Adversarial examples are a known problem in image classification. Deep reinforcement learning policies are similarly vulnerable to adversarial manipulation of their observations.
In general, an attacker cannot explicitly modify another agent's observations, but in a shared multi-agent environment one might be able to choose actions specifically to create observations (in the other agent(s)) that are reasonable/natural but adversarial.

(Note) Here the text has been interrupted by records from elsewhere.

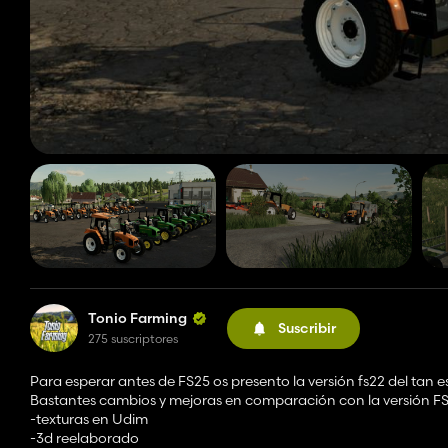
Tonio Farming
Suscribir
275 suscriptores
Para esperar antes de FS25 os presento la versión fs22 del tan 
Bastantes cambios y mejoras en comparación con la versión FS1
-texturas en Udim
-3d reelaborado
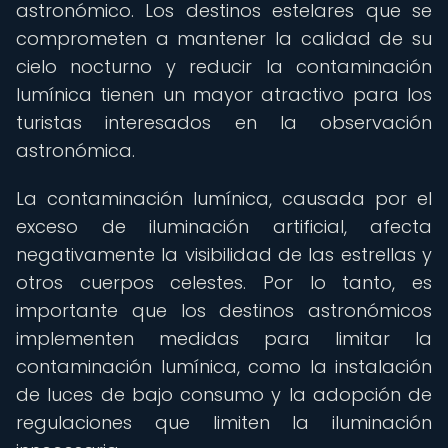
astronómico. Los destinos estelares que se
comprometen a mantener la calidad de su
cielo nocturno y reducir la contaminación
lumínica tienen un mayor atractivo para los
turistas interesados en la observación
astronómica.
La contaminación lumínica, causada por el
exceso de iluminación artificial, afecta
negativamente la visibilidad de las estrellas y
otros cuerpos celestes. Por lo tanto, es
importante que los destinos astronómicos
implementen medidas para limitar la
contaminación lumínica, como la instalación
de luces de bajo consumo y la adopción de
regulaciones que limiten la iluminación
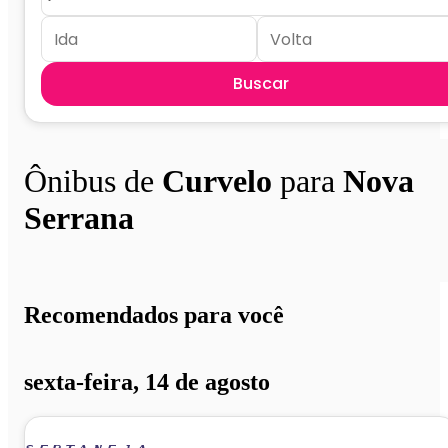
Buscar
Ônibus de
Curvelo
para
Nova
Serrana
Recomendados para você
sexta-feira, 14 de agosto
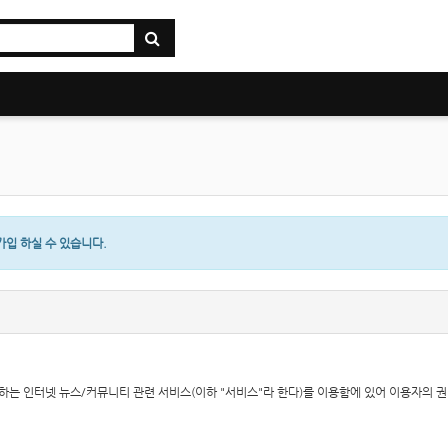
입 하실 수 있습니다.
에서 제공하는 인터넷 뉴스/커뮤니티 관련 서비스(이하 "서비스"라 한다)를 이용함에 있어 이용자의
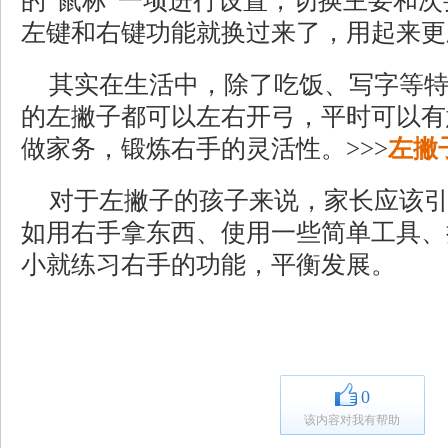
的“鼠标”一项进行设置，切换主要和
左键和右键功能就换过来了，用起来更
其实在生活中，除了吃饭、写字等
的左撇子都可以左右开弓，平时可以有
做家务，锻炼右手的灵活性。>>>
左撇
对于左撇子的孩子来说，家长应该
如用右手拿东西、使用一些简单工具、
小就练习右手的功能，平衡发展。
0
该内容对我有帮助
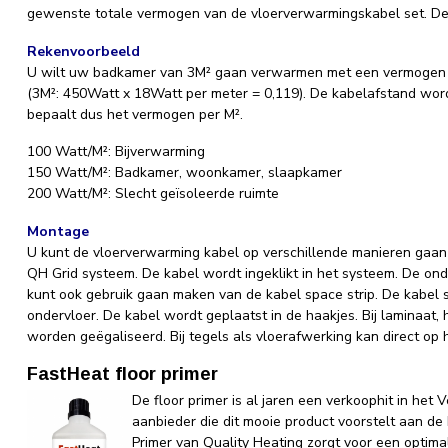
gewenste totale vermogen van de vloerverwarmingskabel set. De 
Rekenvoorbeeld
U wilt uw badkamer van 3M² gaan verwarmen met een vermogen
(3M²: 450Watt x 18Watt per meter = 0,119). De kabelafstand word
bepaalt dus het vermogen per M².
100 Watt/M²: Bijverwarming
150 Watt/M²: Badkamer, woonkamer, slaapkamer
200 Watt/M²: Slecht geïsoleerde ruimte
Montage
U kunt de vloerverwarming kabel op verschillende manieren gaan 
QH Grid systeem. De kabel wordt ingeklikt in het systeem. De on
kunt ook gebruik gaan maken van de kabel space strip. De kabel
ondervloer. De kabel wordt geplaatst in de haakjes. Bij laminaat, h
worden geëgaliseerd. Bij tegels als vloerafwerking kan direct o
FastHeat floor primer
De floor primer is al jaren een verkoophit in het V
aanbieder die dit mooie product voorstelt aan d
Primer van Quality Heating zorgt voor een optima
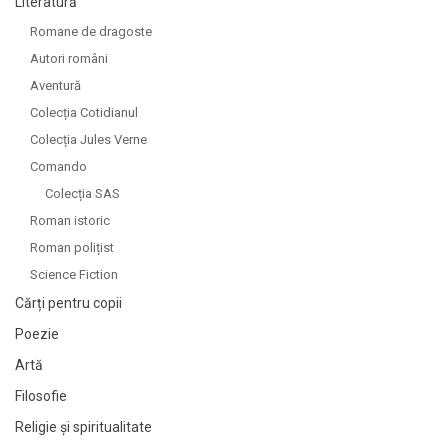
Literatură
Romane de dragoste
Autori români
Aventură
Colecția Cotidianul
Colecția Jules Verne
Comando
Colecția SAS
Roman istoric
Roman polițist
Science Fiction
Cărți pentru copii
Poezie
Artă
Filosofie
Religie și spiritualitate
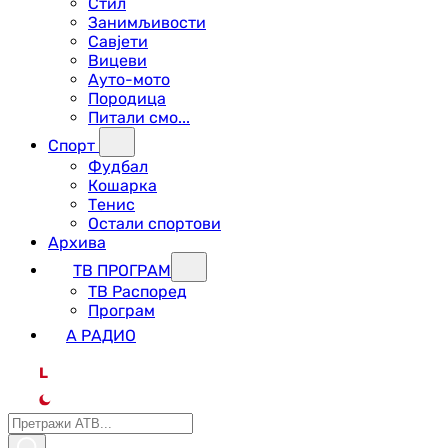
Стил
Занимљивости
Савјети
Вицеви
Ауто-мото
Породица
Питали смо...
Спорт
Фудбал
Кошарка
Тенис
Остали спортови
Архива
ТВ ПРОГРАМ
ТВ Распоред
Програм
А РАДИО
L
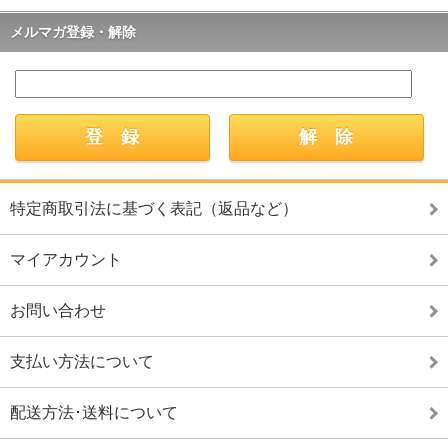
メルマガ登録・解除
特定商取引法に基づく表記（返品など）
マイアカウント
お問い合わせ
支払い方法について
配送方法･送料について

This is precisely what the Adversarial Policies project by Adam Gleave et al proves by construction in simulated zero-sum games between two humanoid robots with basic proprioception (e.g. two wrestlers, a kicker and a goalie, based on MuJoCo environments).

Adversarial Policies Win Reliably, Without Really Playing the Game
In the presented examples, the goalies and line-guards seem uncoordinated and often fall to the ground. In the left image above, the state-of the-art line-guard tries to block the runner and misses, while the adversarially-trained guard on the right tends to curl up into a ball but wins twice as much.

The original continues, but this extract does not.